- **Data to examine**
------------------------------------

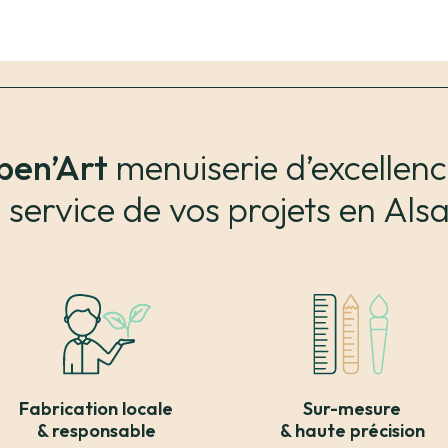
ben’Art
menuiserie d’excellenc
 service de vos projets en
Als
Fabrication locale
Sur-mesure
& responsable
& haute précision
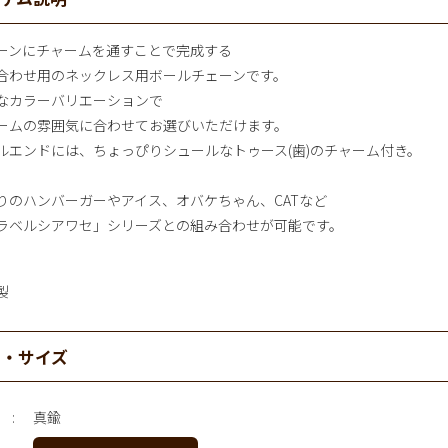
ーンにチャームを通すことで完成する
合わせ用のネックレス用ボールチェーンです。
なカラーバリエーションで
ームの雰囲気に合わせてお選びいただけます。
ルエンドには、ちょっぴりシュールなトゥース(歯)のチャーム付き。
りのハンバーガーやアイス、オバケちゃん、CATなど
ラベルシアワセ」シリーズとの組み合わせが可能です。
製
材・サイズ
真鍮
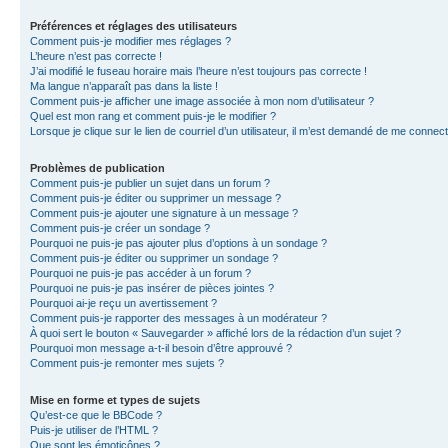
Préférences et réglages des utilisateurs
Comment puis-je modifier mes réglages ?
L’heure n’est pas correcte !
J’ai modifié le fuseau horaire mais l’heure n’est toujours pas correcte !
Ma langue n’apparaît pas dans la liste !
Comment puis-je afficher une image associée à mon nom d’utilisateur ?
Quel est mon rang et comment puis-je le modifier ?
Lorsque je clique sur le lien de courriel d’un utilisateur, il m’est demandé de me connec
Problèmes de publication
Comment puis-je publier un sujet dans un forum ?
Comment puis-je éditer ou supprimer un message ?
Comment puis-je ajouter une signature à un message ?
Comment puis-je créer un sondage ?
Pourquoi ne puis-je pas ajouter plus d’options à un sondage ?
Comment puis-je éditer ou supprimer un sondage ?
Pourquoi ne puis-je pas accéder à un forum ?
Pourquoi ne puis-je pas insérer de pièces jointes ?
Pourquoi ai-je reçu un avertissement ?
Comment puis-je rapporter des messages à un modérateur ?
À quoi sert le bouton « Sauvegarder » affiché lors de la rédaction d’un sujet ?
Pourquoi mon message a-t-il besoin d’être approuvé ?
Comment puis-je remonter mes sujets ?
Mise en forme et types de sujets
Qu’est-ce que le BBCode ?
Puis-je utiliser de l’HTML ?
Que sont les émoticônes ?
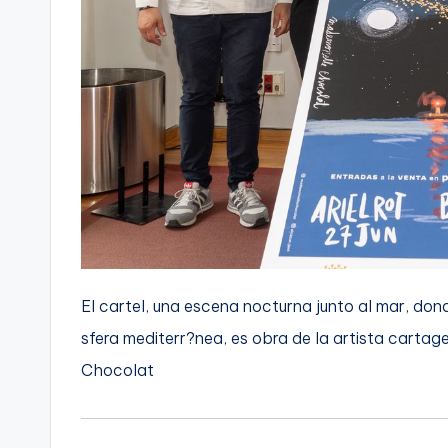
El cartel, una escena nocturna junto al mar, dond
sfera mediterr?nea, es obra de la artista carta
Chocolat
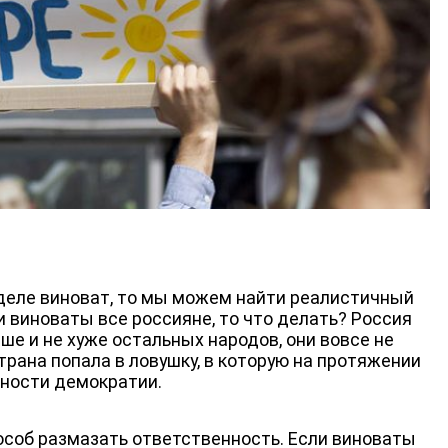
ЛИЦА КАНАЛА
 деле виноват, то мы можем найти реалистичный
ли виноваты все россияне, то что делать? Россия
ше и не хуже остальных народов, они вовсе не
трана попала в ловушку, в которую на протяжении
нности демократии.
особ размазать ответственность. Если виноваты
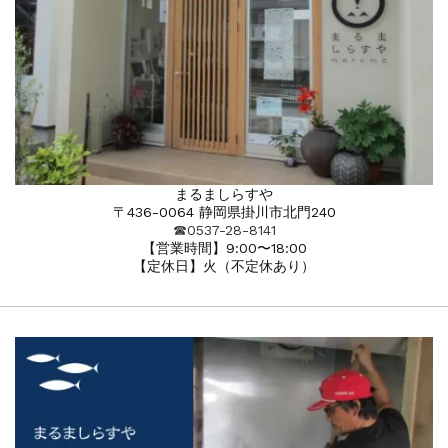
まるましらすや
〒436-0064 静岡県掛川市北門240
☎︎0537-28-8141
【営業時間】9:00〜18:00
【定休日】火（不定休あり）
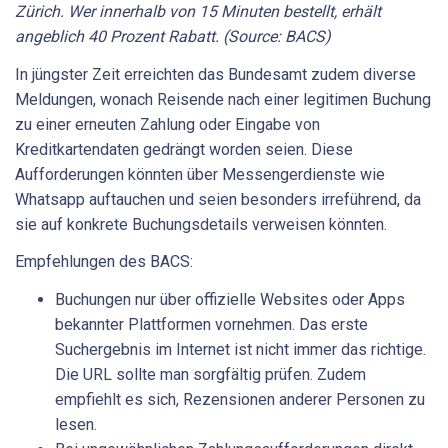
Zürich. Wer innerhalb von 15 Minuten bestellt, erhält
angeblich 40 Prozent Rabatt. (Source: BACS)
In jüngster Zeit erreichten das Bundesamt zudem diverse
Meldungen, wonach Reisende nach einer legitimen Buchung
zu einer erneuten Zahlung oder Eingabe von
Kreditkartendaten gedrängt worden seien. Diese
Aufforderungen könnten über Messengerdienste wie
Whatsapp auftauchen und seien besonders irreführend, da
sie auf konkrete Buchungsdetails verweisen könnten.
Empfehlungen des BACS:
Buchungen nur über offizielle Websites oder Apps
bekannter Plattformen vornehmen. Das erste
Suchergebnis im Internet ist nicht immer das richtige.
Die URL sollte man sorgfältig prüfen. Zudem
empfiehlt es sich, Rezensionen anderer Personen zu
lesen.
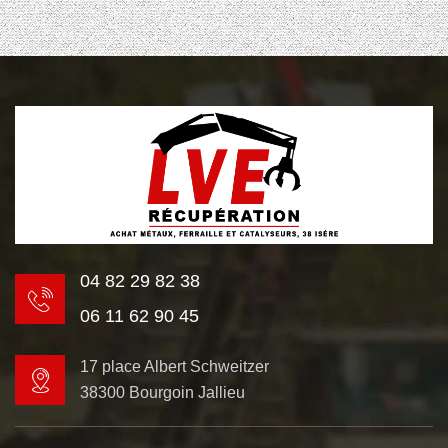
04 82 29 82 38
06 11 62 90 45
17 place Albert Schweitzer
38300 Bourgoin Jallieu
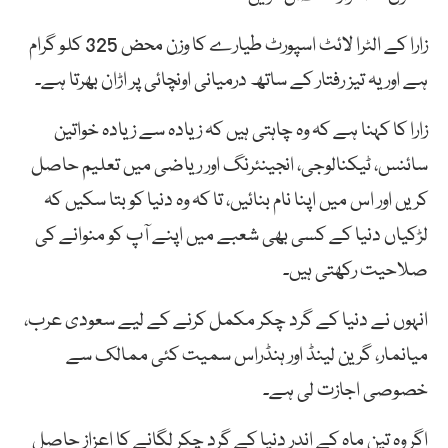
زارا کے الٹرا لائٹ اسپورٹ طیارے کا وزن محض 325 کلو گرام
ہے اور یہ تیز رفتار کے ساتھ درمیانی اونچائی پر اڑان بھرتا ہے۔
زارا کا کہنا ہے کہ وہ چاہتی ہیں کہ زیادہ سے زیادہ خواتین
سائنس، ٹیکنالوجی، انجینئرنگ اور ریاضی میں تعلیم حاصل
کریں اور اس میں اپنا نام بنائیں، تا کہ وہ دنیا کو بتا سکیں کہ
لڑکیاں دنیا کے کسی بھی شعبے میں اپنے آپ کو منوانے کی
صلاحیت رکھتی ہیں۔
انہوں نے دنیا کے گرد چکر مکمل کرنے کے لیے سعودی عرب،
میانمار، گرین لینڈ اور ہنڈراس سمیت کئی ممالک سے
خصوصی اجازت لی ہے۔
اگر وہ تین ماہ کے اندر دنیا کے گرد چکر لگانے کا اعزاز حاصل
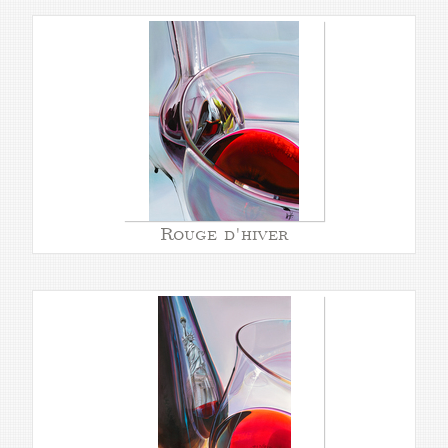
Rouge d'hiver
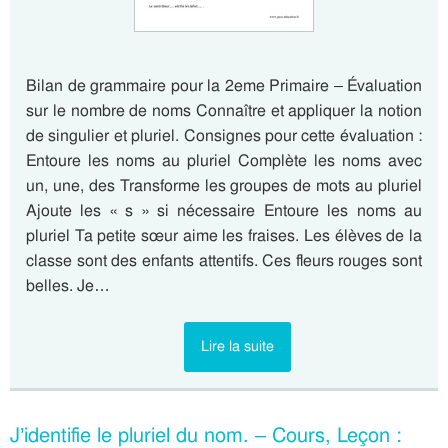
Bilan de grammaire pour la 2eme Primaire – Évaluation
sur le nombre de noms Connaître et appliquer la notion
de singulier et pluriel. Consignes pour cette évaluation :
Entoure les noms au pluriel Complète les noms avec
un, une, des Transforme les groupes de mots au pluriel
Ajoute les « s » si nécessaire Entoure les noms au
pluriel Ta petite sœur aime les fraises. Les élèves de la
classe sont des enfants attentifs. Ces fleurs rouges sont
belles. Je…
Lire la suite
J’identifie le pluriel du nom. – Cours, Leçon :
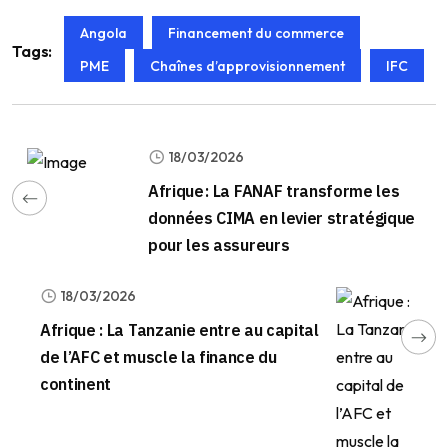
Angola
Financement du commerce
Tags:
PME
Chaînes d’approvisionnement
IFC
18/03/2026
Afrique : La FANAF transforme les
données CIMA en levier stratégique
pour les assureurs
18/03/2026
Afrique : La Tanzanie entre au capital
de l’AFC et muscle la finance du
continent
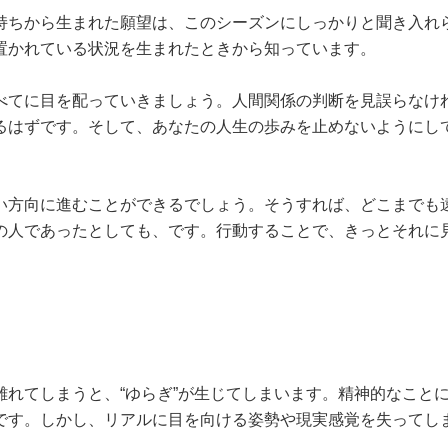
持ちから生まれた願望は、このシーズンにしっかりと聞き入れ
置かれている状況を生まれたときから知っています。
べてに目を配っていきましょう。人間関係の判断を見誤らなけ
るはずです。そして、あなたの人生の歩みを止めないようにし
い方向に進むことができるでしょう。そうすれば、どこまでも
の人であったとしても、です。行動することで、きっとそれに
れてしまうと、“ゆらぎ”が生じてしまいます。精神的なこと
です。しかし、リアルに目を向ける姿勢や現実感覚を失ってし
。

------------------------------------

- **Your assignment**
Take the lines above from the top of the records through the one with "Ma langue n’apparaît pas dans la liste !" and repeat them exactly, without any pictures.

- **Answer space**
ben’Art
menuiserie d’excellenc
 service de vos projets en
Als
Fabrication locale
Sur-mesure
& responsable
& haute précision
ーンにチャームを通すことで完成する
合わせ用のネックレス用ボールチェーンです。
なカラーバリエーションで
ームの雰囲気に合わせてお選びいただけます。
ルエンドには、ちょっぴりシュールなトゥース(歯)のチャーム付き。
りのハンバーガーやアイス、オバケちゃん、CATなど
ラベルシアワセ」シリーズとの組み合わせが可能です。
製
材・サイズ
真鍮
Préférences et réglages des utilisateurs
Comment puis-je modifier mes réglages ?
L’heure n’est pas correcte !
J’ai modifié le fuseau horaire mais l’heure n’est toujours pas correcte !
Ma langue n’apparaît pas dans la liste !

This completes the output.